Most human rights instruments do not allow individuals to directly prosecute infringement of their rights. For instance, Article 5(1) of the African Protocol gives automatic access to only the African Commission, state parties, and African intergovernmental organisations. An individual is only granted access to the court when the state concerned gives permission by accepting the competence of the court at the time of acceding to or ratifying the Protocol or at any time thereafter. It goes without saying that an individual whose rights have been infringed and who is unable to get justice in a domestic court cannot access the African Court on Human and Peoples‟

Rights to adjudicate such matter, if her country has not accepted the jurisdiction of the court in such cases. This is surprising, as in most cases of a breach of human rights, it is the rights of individuals that are breached.

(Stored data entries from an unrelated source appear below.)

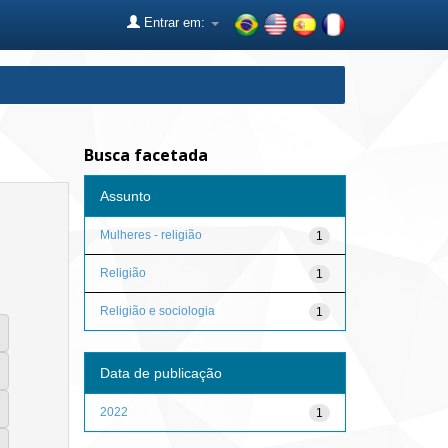
Entrar em:
Busca facetada
Assunto
Mulheres - religião
1
Religião
1
Religião e sociologia
1
Data de publicação
2022
1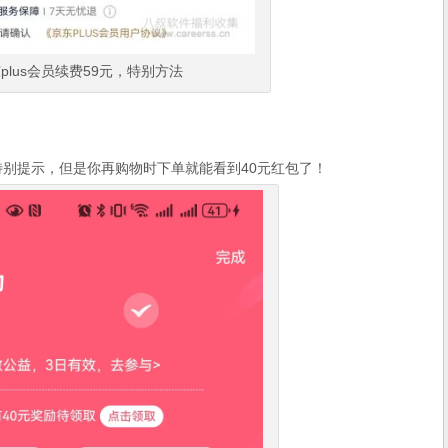
plus会员续费59元，特别方法
有特别提示，但是你再购物时下单就能看到40元红包了！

In the same vein, there is inadequate education on the various reproductive health rights of women. Ignorance has caused some women to either overlook infringement of their rights or they are unable to recognise a breach of their rights. This will lead to continual infringement of the rights of such an individual. Furthermore, even when both men and women are aware of these rights – due to various African cultural beliefs, such rights are easily dismissed and some regard them as a “toothless bull dog”, given that they cannot stand the test of time. These and many other factors discussed in later chapters have greatly affected the realisation of the reproductive health rights of women – despite the various international instruments that protect these rights as will be illustrated in the investigation undertaken in Nigeria and South Africa as discussed in the next two chapters.